Question

If $\left( a+ib \right)\left( c+id \right)\left( e+if \right)\left( g+ih \right)=A+iB$, then show that $\left( {{a}^{2}}+{{b}^{2}} \right)\left( {{c}^{2}}+{{d}^{2}} \right)\left( {{e}^{2}}+{{f}^{2}} \right)\left( {{g}^{2}}+{{h}^{2}} \right)=\left( {{A}^{2}}+{{B}^{2}} \right)$.

Answer 1

Hint: If we carefully notice the equation $\left( {{a}^{2}}+{{b}^{2}} \right)\left( {{c}^{2}}+{{d}^{2}} \right)\left( {{e}^{2}}+{{f}^{2}} \right)\left( {{g}^{2}}+{{h}^{2}} \right)=\left( {{A}^{2}}+{{B}^{2}} \right)$, we will notice that it contains a term $\left( {{A}^{2}}+{{B}^{2}} \right)$ on the right side of the equality. Also, this term is the mod of the complex number $A+iB$ which is present in the equation $\left( a+ib \right)\left( c+id \right)\left( e+if \right)\left( g+ih \right)=A+iB$.

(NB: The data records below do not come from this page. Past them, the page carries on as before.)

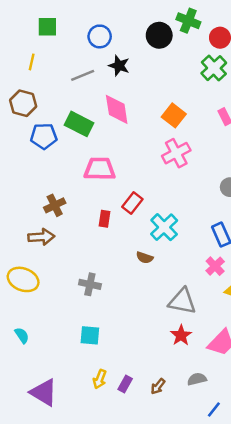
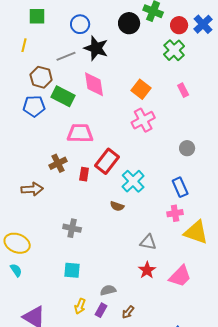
black star: (119, 66) -> (96, 48), size x1.4
brown hexagon: (23, 103) -> (41, 77), moved
red rectangle: (132, 203) -> (107, 161), size x1.4
brown cross: (55, 205) -> (58, 163), moved
pink cross: (215, 266) -> (175, 213), turned 35
yellow ellipse: (23, 279) -> (17, 243), moved
gray triangle: (182, 301) -> (148, 242), size x0.7
gray semicircle: (197, 379) -> (108, 290), moved

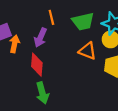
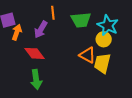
orange triangle: (87, 51) -> (87, 55), moved
red diamond: (37, 65) -> (34, 53), turned -50

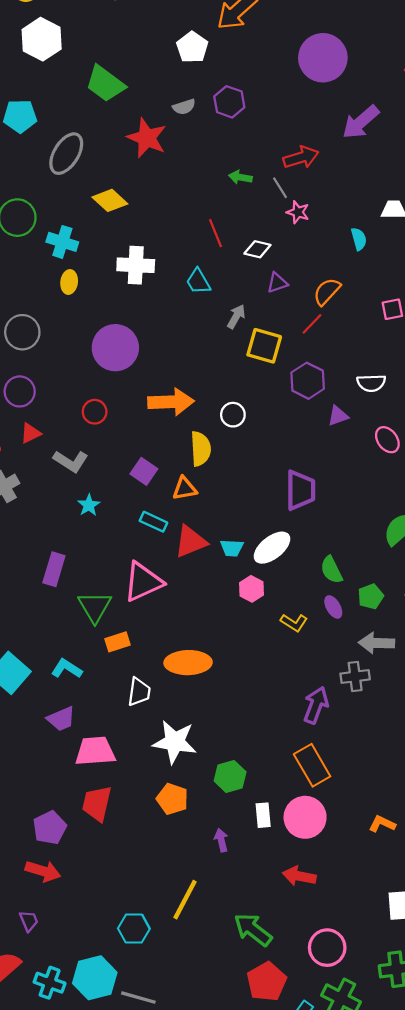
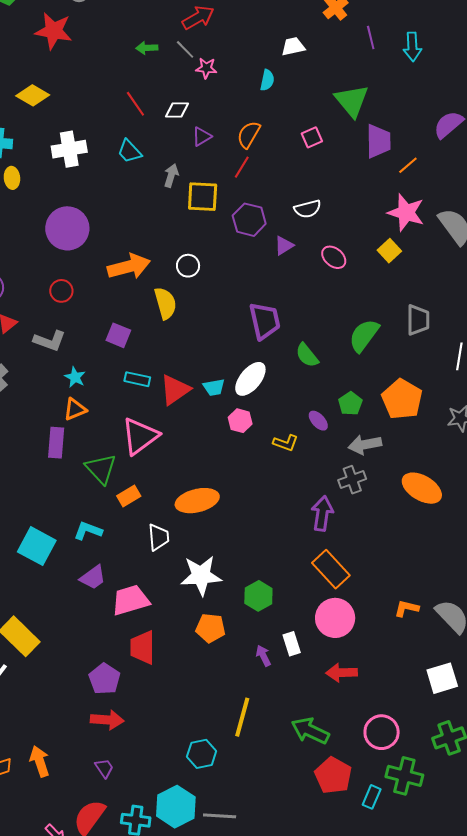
cyan semicircle: (359, 239) -> (267, 80), turned 40
orange triangle: (185, 489) -> (75, 409), moved
green semicircle: (331, 570) -> (307, 355), moved
white rectangle: (263, 815) -> (292, 644), moved

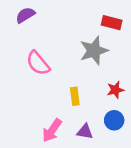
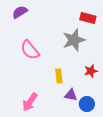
blue circle: (114, 120) -> (87, 104), moved
pink arrow: (52, 130) -> (30, 102), moved
purple triangle: (85, 132) -> (71, 95), moved

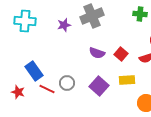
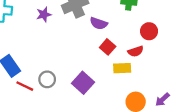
purple semicircle: (97, 53) -> (99, 23), moved
yellow rectangle: (127, 80) -> (122, 68), moved

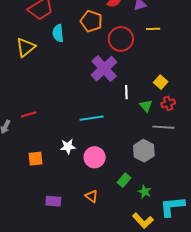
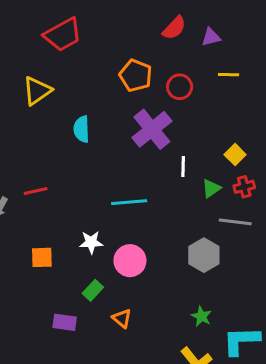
orange pentagon: (91, 21) -> (136, 75), moved
cyan semicircle: (58, 33) -> (82, 129), moved
red circle: (121, 39) -> (180, 87), size x0.7
green triangle: (146, 106) -> (211, 188), turned 32
green rectangle: (124, 180) -> (93, 290), moved

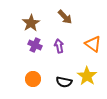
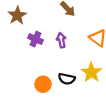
brown star: (31, 23) -> (17, 15), moved
orange circle: (33, 79) -> (43, 84), moved

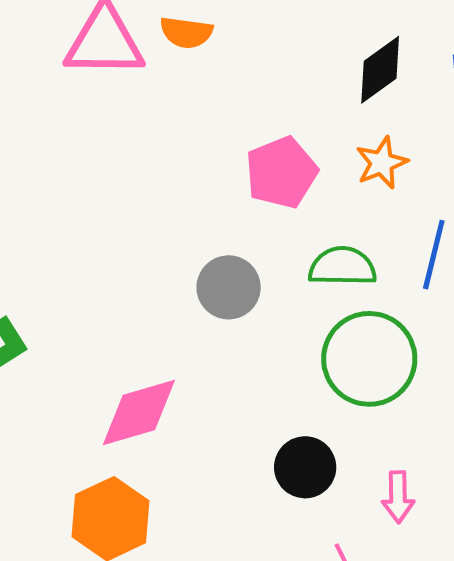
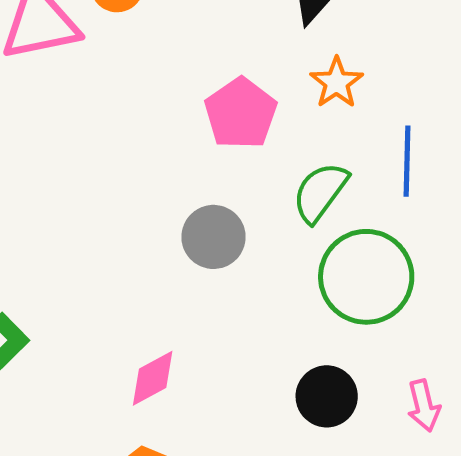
green semicircle: (342, 266) -> (320, 192), turned -42
pink diamond: (139, 413) -> (153, 378), size x0.7

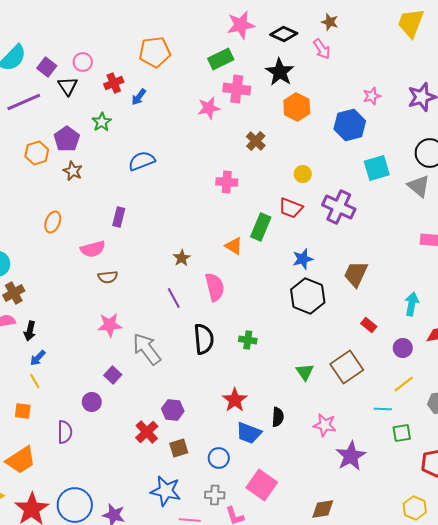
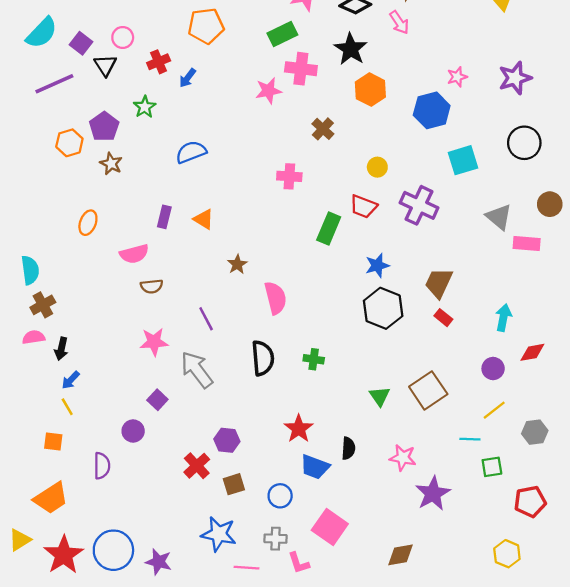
gray triangle: (419, 186) -> (499, 217), moved
orange triangle: (234, 246) -> (204, 219), moved
purple line: (174, 298) -> (206, 319), moved
red rectangle: (369, 325) -> (443, 318), moved

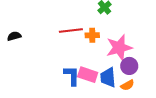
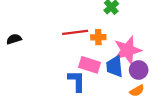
pink rectangle: (88, 75) -> (90, 65), moved
blue trapezoid: (108, 77) -> (115, 66), moved

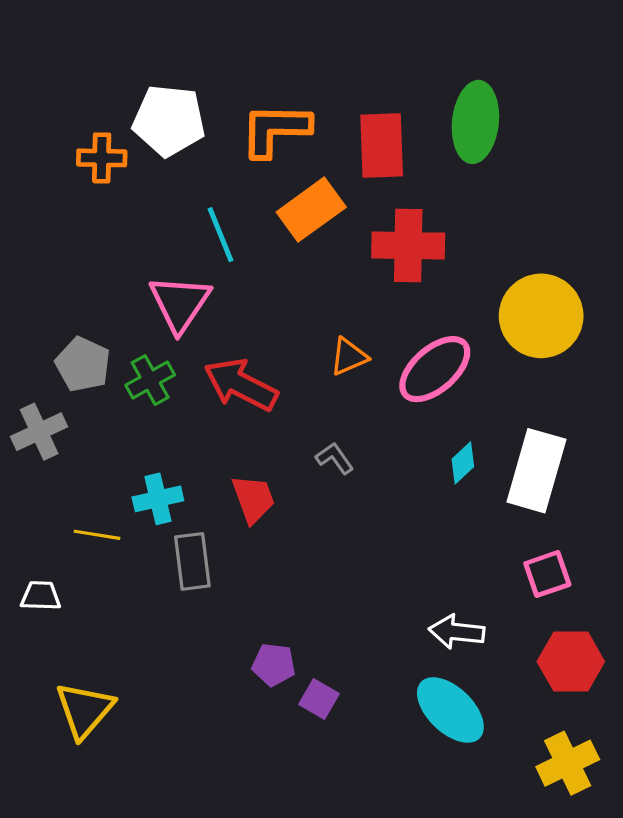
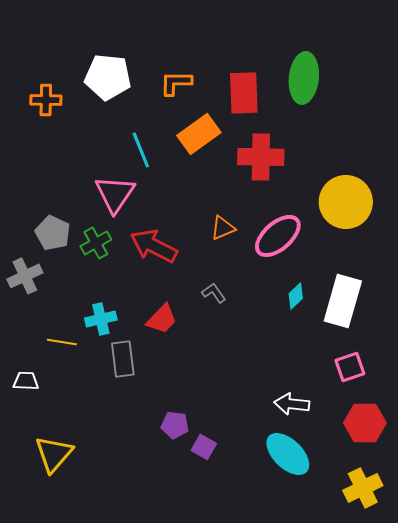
orange L-shape: (275, 130) -> (176, 83), size x0.7
orange cross: (102, 158) -> (46, 100), moved
red trapezoid: (253, 499) -> (162, 319), turned 64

Complete step-by-step answer:
Before proceeding with the question, we must know all the formulas that will be required to solve this question. In complex numbers, for a complex number $x+iy$, the mod $\left| x+iy \right|$ is given by the formula,
$\left| x+iy \right|=\sqrt{{{x}^{2}}+{{y}^{2}}}................\left( 1 \right)$
Also, there is a property of the mod function in the complex number. The mod function can be distributed over the multiplication of the two complex numbers. For example if we have two complex number $x+iy$ and $x'+iy'$ multiplied to each other, we can write,
$\left| \left( x+iy \right)\left( x'+iy' \right) \right|=\left| x+iy \right|\left| x'+iy' \right|.................\left( 2 \right)$
 In this question, we are given $\left( a+ib \right)\left( c+id \right)\left( e+if \right)\left( g+ih \right)=A+iB$. If we take mod on both the sides of this equation, we get,
$\left| \left( a+ib \right)\left( c+id \right)\left( e+if \right)\left( g+ih \right) \right|=\left| A+iB \right|$
From property $\left( 2 \right)$, we can distribute the mod function to each multiplied term. Using property $\left( 2 \right)$ in the above equation, we get,
$\left| \left( a+ib \right) \right|\left| \left( c+id \right) \right|\left| \left( e+if \right) \right|\left| \left( g+ih \right) \right|=\left| A+iB \right|$
Using formula $\left( 1 \right)$, we can simplify the above term by calculating the mod of each term.
$\sqrt{\left( {{a}^{2}}+{{b}^{2}} \right)}\sqrt{\left( {{c}^{2}}+{{d}^{2}} \right)}\sqrt{\left( {{e}^{2}}+{{f}^{2}} \right)}\sqrt{\left( {{g}^{2}}+{{h}^{2}} \right)}=\sqrt{\left( {{A}^{2}}+{{B}^{2}} \right)}$
We can also write the above equation as,
$\sqrt{\left( {{a}^{2}}+{{b}^{2}} \right)\left( {{c}^{2}}+{{d}^{2}} \right)\left( {{e}^{2}}+{{f}^{2}} \right)\left( {{g}^{2}}+{{h}^{2}} \right)}=\sqrt{\left( {{A}^{2}}+{{B}^{2}} \right)}$
Squaring both the sides of the above equation, we get,
$\left( {{a}^{2}}+{{b}^{2}} \right)\left( {{c}^{2}}+{{d}^{2}} \right)\left( {{e}^{2}}+{{f}^{2}} \right)\left( {{g}^{2}}+{{h}^{2}} \right)=\left( {{A}^{2}}+{{B}^{2}} \right)$
We have got the expression that was asked to prove in the question.
Hence proved.

Note: This question can also be solved by simply multiplying all the complex numbers in the equation $\left( a+ib \right)\left( c+id \right)\left( e+if \right)\left( g+ih \right)=A+iB$ and then applying the mod function on both the sides. But then, we have to factorize the final obtained expression which will take a lot of time. So, it is suggested to first apply mod function and then distribute the mod instead of multiplying the complex numbers and then applying mod function.